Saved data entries
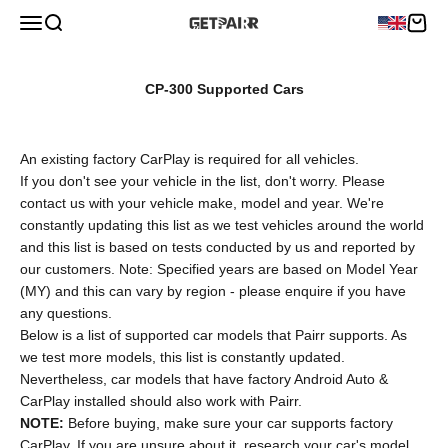
Skip to content
Menu
Search
Cart
Pairr
CP-300 Supported Cars
An existing factory CarPlay is required for all vehicles.
If you don't see your vehicle in the list, don't worry. Please
contact us with your vehicle make, model and year. We're
constantly updating this list as we test vehicles around the world
and this list is based on tests conducted by us and reported by
our customers. Note: Specified years are based on Model Year
(MY) and this can vary by region - please enquire if you have
any questions.
Below is a list of supported car models that Pairr supports. As
we test more models, this list is constantly updated.
Nevertheless, car models that have factory Android Auto &
CarPlay installed should also work with Pairr.
NOTE:
Before buying, make sure your car supports factory
CarPlay. If you are unsure about it, research your car's model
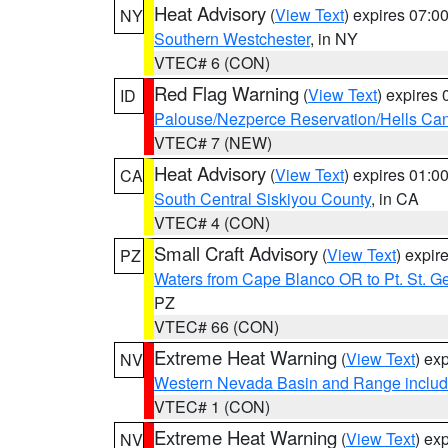
Heat Advisory
(
View Text
) expires 07:
NY
Southern Westchester
, in NY
VTEC# 6 (CON)
Red Flag Warning
(
View Text
) expires
ID
Palouse/Nezperce Reservation/Hells Ca
VTEC# 7 (NEW)
Heat Advisory
(
View Text
) expires 01:
CA
South Central Siskiyou County
, in CA
VTEC# 4 (CON)
Small Craft Advisory
(
View Text
) expi
PZ
Waters from Cape Blanco OR to Pt. St. G
PZ
VTEC# 66 (CON)
Extreme Heat Warning
(
View Text
) ex
NV
Western Nevada Basin and Range includ
VTEC# 1 (CON)
Extreme Heat Warning
(
View Text
) ex
NV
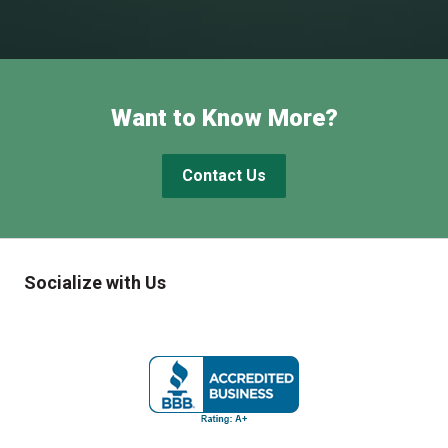
Want to Know More?
Contact Us
Socialize with Us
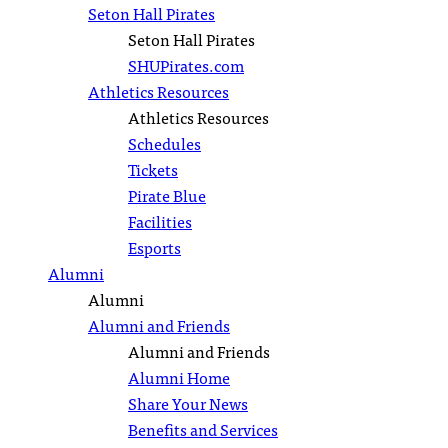
Seton Hall Pirates
Seton Hall Pirates
SHUPirates.com
Athletics Resources
Athletics Resources
Schedules
Tickets
Pirate Blue
Facilities
Esports
Alumni
Alumni
Alumni and Friends
Alumni and Friends
Alumni Home
Share Your News
Benefits and Services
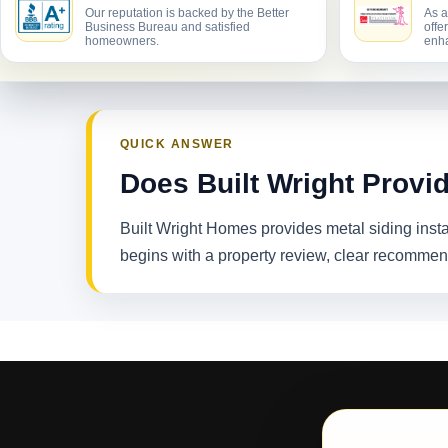
Our reputation is backed by the Better
As a
Business Bureau and satisfied
offe
homeowners.
enha
QUICK ANSWER
Does Built Wright Provi
Built Wright Homes provides metal siding ins
begins with a property review, clear recommen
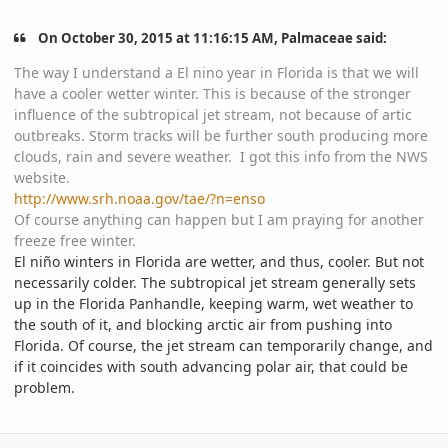
On October 30, 2015 at 11:16:15 AM, Palmaceae said:
The way I understand a El nino year in Florida is that we will
have a cooler wetter winter. This is because of the stronger
influence of the subtropical jet stream, not because of artic
outbreaks. Storm tracks will be further south producing more
clouds, rain and severe weather. I got this info from the NWS
website.
http://www.srh.noaa.gov/tae/?n=enso
Of course anything can happen but I am praying for another
freeze free winter.
El niño winters in Florida are wetter, and thus, cooler. But not
necessarily colder. The subtropical jet stream generally sets
up in the Florida Panhandle, keeping warm, wet weather to
the south of it, and blocking arctic air from pushing into
Florida. Of course, the jet stream can temporarily change, and
if it coincides with south advancing polar air, that could be
problem.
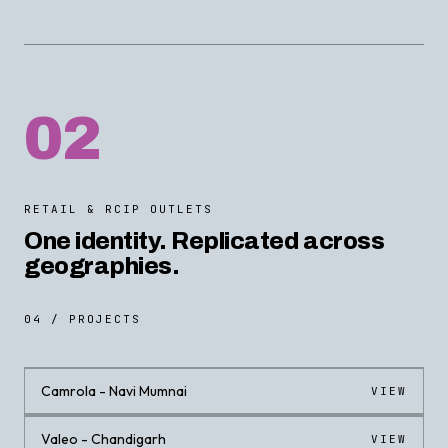
02
RETAIL & RCIP OUTLETS
One identity. Replicated across
geographies.
04 / PROJECTS
Camrola - Navi Mumnai
VIEW
Valeo - Chandigarh
VIEW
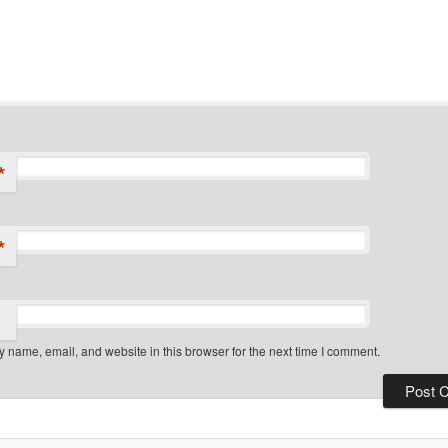
*
*
 name, email, and website in this browser for the next time I comment.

### PROBLEM DETAILS
If a line contains the word "have", it counts; say how many such lines the records hold, and give only that number.

### EXERCISE SOLUTION
3